XVIII CONGRESSO BRASILEIRO DE POESIA

quinta-feira, 21 de novembro de 2013

mulheres poetas do Brasil



Toda Palavra

Procuro uma palavra que me salve
Pode ser uma palavra verbo
Uma palavra vespa, uma palavra casta.
Pode ser uma palavra dura.
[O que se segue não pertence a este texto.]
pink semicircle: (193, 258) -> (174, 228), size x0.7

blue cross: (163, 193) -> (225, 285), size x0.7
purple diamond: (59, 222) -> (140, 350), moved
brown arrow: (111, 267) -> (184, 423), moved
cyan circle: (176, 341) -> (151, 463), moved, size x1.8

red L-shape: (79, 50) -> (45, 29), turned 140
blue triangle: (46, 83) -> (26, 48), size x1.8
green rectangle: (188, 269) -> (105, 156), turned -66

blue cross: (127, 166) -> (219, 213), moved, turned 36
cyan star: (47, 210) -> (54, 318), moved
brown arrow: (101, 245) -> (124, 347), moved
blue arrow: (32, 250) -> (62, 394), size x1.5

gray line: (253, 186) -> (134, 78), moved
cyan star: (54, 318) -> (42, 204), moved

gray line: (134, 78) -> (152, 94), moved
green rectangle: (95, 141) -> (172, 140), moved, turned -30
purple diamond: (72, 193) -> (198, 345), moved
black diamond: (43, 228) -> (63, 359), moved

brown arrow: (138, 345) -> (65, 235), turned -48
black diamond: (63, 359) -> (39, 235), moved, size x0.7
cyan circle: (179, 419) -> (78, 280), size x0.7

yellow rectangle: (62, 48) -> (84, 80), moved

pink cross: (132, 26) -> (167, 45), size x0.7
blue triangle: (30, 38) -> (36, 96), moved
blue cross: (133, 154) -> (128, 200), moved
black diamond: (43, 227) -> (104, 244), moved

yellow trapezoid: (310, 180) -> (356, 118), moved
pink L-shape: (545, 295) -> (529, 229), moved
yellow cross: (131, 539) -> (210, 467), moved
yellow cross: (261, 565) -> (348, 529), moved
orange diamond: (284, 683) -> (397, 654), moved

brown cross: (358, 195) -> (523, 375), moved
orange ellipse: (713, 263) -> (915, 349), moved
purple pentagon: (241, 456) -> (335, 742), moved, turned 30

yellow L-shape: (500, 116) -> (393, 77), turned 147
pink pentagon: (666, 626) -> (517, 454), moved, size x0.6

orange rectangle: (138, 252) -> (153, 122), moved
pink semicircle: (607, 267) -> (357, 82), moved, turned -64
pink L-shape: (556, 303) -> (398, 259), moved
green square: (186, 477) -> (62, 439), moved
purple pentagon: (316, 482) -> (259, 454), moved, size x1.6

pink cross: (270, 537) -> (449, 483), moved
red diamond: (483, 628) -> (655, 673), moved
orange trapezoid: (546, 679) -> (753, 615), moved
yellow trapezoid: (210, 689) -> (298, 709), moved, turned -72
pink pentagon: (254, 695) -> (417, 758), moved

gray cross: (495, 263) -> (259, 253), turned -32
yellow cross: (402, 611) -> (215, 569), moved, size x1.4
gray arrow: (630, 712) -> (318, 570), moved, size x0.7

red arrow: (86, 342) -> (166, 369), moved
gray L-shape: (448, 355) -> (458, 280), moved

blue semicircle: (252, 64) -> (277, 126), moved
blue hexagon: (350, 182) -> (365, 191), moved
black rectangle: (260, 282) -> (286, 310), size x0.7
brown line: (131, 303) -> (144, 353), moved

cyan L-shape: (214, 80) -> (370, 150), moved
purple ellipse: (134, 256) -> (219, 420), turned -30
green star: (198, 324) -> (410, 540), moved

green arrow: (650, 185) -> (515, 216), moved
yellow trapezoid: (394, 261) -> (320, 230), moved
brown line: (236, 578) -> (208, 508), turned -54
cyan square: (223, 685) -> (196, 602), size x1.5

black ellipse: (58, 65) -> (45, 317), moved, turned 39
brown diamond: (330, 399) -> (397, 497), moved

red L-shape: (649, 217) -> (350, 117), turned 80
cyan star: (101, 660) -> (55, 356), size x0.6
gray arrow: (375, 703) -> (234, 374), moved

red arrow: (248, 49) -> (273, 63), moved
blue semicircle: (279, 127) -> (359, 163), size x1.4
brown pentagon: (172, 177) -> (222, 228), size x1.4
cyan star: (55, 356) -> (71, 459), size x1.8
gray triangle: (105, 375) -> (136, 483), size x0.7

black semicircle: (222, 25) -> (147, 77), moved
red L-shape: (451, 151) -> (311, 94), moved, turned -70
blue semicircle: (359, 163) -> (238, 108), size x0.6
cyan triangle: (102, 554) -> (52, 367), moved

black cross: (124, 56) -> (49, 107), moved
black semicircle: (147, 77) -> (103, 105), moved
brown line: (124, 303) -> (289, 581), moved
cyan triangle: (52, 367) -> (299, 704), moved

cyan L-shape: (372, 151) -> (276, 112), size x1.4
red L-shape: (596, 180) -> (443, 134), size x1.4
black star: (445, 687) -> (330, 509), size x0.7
Sem carinho.
Ou palavra muda,
molhada de suor no esforço da terra não lavrada.
Não ligo se ela vem suja, mal lavada.
Procuro uma coisa qualquer que saia soada do nada.
Eu imploro pelos verbos que tanto humilhei
e reconsidero minha posição em relação aos adjetivos.
Penso em quanta fadiga me dava
o excesso de frases desalinhadas em meu ouvido.
Hoje imploro uma fala escrita,
não pode ser cantada.
Preciso de uma palavra letra
grifada grafia no papel.
Uma palavra como um porto
um mar um prado
um campo minado um contorno
carrossel cavalo pente quebrado véu
mariscos muralhas manivelas navalhas.
Eu preciso do escarcéu soletrado
Preciso daquilo que havia negado
E mesmo tendo medo de algumas palavras
preciso da palavra medo como preciso da palavra morte
que é uma palavra triste.
Toda palavra deve ser anunciada e ouvida.
Nunca mais o desprezo por coisas mal ditas.
Toda palavra é bem dita e bem vinda.


Viviane Mosé




E logo

Taxia na pista
o avião que me leva.
Do lado de fora o campo
os muitos vagões de um comboio
avançam nos trilhos.
Duas forças se lançam
no mesmo sentido
irmãs por  segundos,
e logo
o avião se desprende do chão
as rodas se escondem no ventre
o avião faz-se ave.
Abaixo
o trem lentamente se torna
um traço de lápis
no verde.

Marina Colasanti

do livro Passageira em Trânsito




AMANHÃ

Se devoras teus sonhos
quando se ensaiam apenas
e secamente represas
essa linguagem de flores
e teu desejo de asas
que restam subterrâneas,
quem serás tu, depois
do grande sono, amanhã?

Olga Savary





A Bela Adormecida


Estou alegre e o motivo
 beira secretamente à humilhação,
porque aos 50 anos
não posso mais fazer curso de dança,
escolher profissão,
aprender a nadar como se deve.
No entanto, não sei se é por causa das águas,
deste ar que desentoca do chão as formigas aladas,
ou se é por causa dele que volta
e põe tudo arcaico, como a matéria da alma,
se você vai ao pasto,
se você olha o céu,
aquelas frutinhas travosas,
 aquela estrelinha nova,
 sabe que nada mudou.
O pai está vivo e tosse,
a mãe pragueja sem raiva na cozinha.
Assim que escurecer vou namorar.
 Que mundo ordenado e bom!
Namorar quem?
Minha alma nasceu desposada
 com um marido invisível.
Quando ele fala roreja
 quando ele vem eu sei,
porque as hastes se inclinam.
Eu fico tão atenta que adormeço
a cada ano mais.
Sob juramento lhes digo:
tenho 18 anos.
Incompletos.

Adélia Prado


Como se te perdesse, assim te quero.

Como se não te visse (favas douradas
Sob um amarelo) assim te apreendo brusco
Inamovível, e te respiro inteiro

Um arco-íris de ar em águas profundas. 

Como se tudo o mais me permitisses,
A mim me fotografo nuns portões de ferro 
Ocres, altos, e eu mesma diluída e mínima
No dissoluto de toda despedida.

Como se te perdesse nos trens, nas estações
Ou contornando um círculo de águas
Removente ave, assim te somo a mim:
De redes e de anseios inundada.

Hilda Hilst


Amavisse (1989)




O nome do gato assegura minha vigília

e morde meu pulso distraído
finjo escrever gato, digo: pupilas, focinhos
e patas emergentes. Mas onde repousa

o nome, ataque e fingimento,
estou ameaçada e repetida
e antecipada pela espreita meio adormecida
do gato que riscaste por te preceder e

perder em traços a visão contígua
de coisa que surge aos saltos

no tempo, ameaçando de morte
a própria forma ameaçada do desenho
e o gato transcrito que antes era
marca do meu rosto, garra no meu seio.